• _What to produce_
Every line from the one containing "étoile au guide rouge, en" to the one containing "довжиною в тиждень" in the records below, both included, must be set down exactly, and no other line.
=== Begin Enclosure ===
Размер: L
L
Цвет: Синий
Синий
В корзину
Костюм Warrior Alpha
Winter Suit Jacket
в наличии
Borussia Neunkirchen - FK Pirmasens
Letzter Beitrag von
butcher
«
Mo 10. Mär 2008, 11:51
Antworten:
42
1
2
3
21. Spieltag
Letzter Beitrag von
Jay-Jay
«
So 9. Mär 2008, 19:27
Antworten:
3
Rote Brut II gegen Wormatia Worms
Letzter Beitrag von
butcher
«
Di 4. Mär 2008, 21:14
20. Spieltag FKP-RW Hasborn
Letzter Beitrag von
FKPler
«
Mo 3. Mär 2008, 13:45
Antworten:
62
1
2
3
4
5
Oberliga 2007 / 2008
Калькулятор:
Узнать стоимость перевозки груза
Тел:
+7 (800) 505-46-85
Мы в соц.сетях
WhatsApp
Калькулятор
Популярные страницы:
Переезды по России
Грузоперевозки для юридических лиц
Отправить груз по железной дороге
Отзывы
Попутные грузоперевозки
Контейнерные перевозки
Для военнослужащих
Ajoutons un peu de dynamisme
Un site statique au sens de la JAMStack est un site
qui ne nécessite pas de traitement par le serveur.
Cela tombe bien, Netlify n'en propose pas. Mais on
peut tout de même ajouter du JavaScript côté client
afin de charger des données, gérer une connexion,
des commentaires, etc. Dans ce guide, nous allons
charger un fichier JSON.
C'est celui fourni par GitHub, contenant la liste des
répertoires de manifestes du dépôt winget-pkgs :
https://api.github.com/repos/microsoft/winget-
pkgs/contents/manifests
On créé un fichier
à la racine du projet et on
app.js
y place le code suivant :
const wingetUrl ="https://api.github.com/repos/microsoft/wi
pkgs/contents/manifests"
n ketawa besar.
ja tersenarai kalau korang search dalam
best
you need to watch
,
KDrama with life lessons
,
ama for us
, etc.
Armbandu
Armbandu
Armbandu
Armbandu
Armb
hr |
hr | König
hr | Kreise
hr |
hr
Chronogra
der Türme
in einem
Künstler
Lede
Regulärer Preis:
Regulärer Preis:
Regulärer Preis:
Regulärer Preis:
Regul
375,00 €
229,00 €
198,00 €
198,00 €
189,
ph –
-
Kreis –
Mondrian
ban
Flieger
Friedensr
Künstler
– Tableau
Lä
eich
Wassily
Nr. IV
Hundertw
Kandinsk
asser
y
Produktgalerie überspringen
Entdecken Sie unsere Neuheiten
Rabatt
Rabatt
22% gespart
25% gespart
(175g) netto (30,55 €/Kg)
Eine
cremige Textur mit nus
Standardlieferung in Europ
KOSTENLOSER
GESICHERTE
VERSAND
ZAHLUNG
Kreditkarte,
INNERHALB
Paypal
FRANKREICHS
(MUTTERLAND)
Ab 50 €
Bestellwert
=== End Enclosure ===
=== Begin Enclosure ===
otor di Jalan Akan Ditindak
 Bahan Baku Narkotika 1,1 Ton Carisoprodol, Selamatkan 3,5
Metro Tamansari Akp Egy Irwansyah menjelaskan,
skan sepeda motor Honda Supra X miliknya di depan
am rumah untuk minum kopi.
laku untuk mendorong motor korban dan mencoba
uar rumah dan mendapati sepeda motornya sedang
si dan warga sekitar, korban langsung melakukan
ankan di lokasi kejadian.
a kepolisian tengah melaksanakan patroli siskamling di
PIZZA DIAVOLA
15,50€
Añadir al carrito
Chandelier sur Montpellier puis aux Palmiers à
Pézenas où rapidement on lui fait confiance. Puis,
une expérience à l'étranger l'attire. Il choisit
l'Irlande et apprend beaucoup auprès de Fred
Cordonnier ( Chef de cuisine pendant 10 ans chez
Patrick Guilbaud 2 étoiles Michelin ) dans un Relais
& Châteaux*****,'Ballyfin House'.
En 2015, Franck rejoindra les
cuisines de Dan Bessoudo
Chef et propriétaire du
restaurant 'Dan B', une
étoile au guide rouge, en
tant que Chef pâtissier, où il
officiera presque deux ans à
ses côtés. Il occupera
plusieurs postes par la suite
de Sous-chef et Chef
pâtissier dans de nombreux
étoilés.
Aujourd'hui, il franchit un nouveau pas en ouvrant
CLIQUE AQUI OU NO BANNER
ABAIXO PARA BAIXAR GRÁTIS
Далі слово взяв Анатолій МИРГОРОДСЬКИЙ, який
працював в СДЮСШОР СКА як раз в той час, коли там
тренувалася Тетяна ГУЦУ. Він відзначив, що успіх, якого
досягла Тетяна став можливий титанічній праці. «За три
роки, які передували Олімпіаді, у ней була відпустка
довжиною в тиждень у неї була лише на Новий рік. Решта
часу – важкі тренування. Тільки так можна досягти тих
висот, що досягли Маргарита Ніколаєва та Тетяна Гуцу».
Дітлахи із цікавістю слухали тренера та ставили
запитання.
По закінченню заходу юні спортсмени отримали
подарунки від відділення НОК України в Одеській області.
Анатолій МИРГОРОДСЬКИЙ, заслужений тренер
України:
=== End Enclosure ===
• _Output for this task_
étoile au guide rouge, en
tant que Chef pâtissier, où il
officiera presque deux ans à
ses côtés. Il occupera
plusieurs postes par la suite
de Sous-chef et Chef
pâtissier dans de nombreux
étoilés.
Aujourd'hui, il franchit un nouveau pas en ouvrant
CLIQUE AQUI OU NO BANNER
ABAIXO PARA BAIXAR GRÁTIS
Далі слово взяв Анатолій МИРГОРОДСЬКИЙ, який
працював в СДЮСШОР СКА як раз в той час, коли там
тренувалася Тетяна ГУЦУ. Він відзначив, що успіх, якого
досягла Тетяна став можливий титанічній праці. «За три
роки, які передували Олімпіаді, у ней була відпустка
довжиною в тиждень у неї була лише на Новий рік. Решта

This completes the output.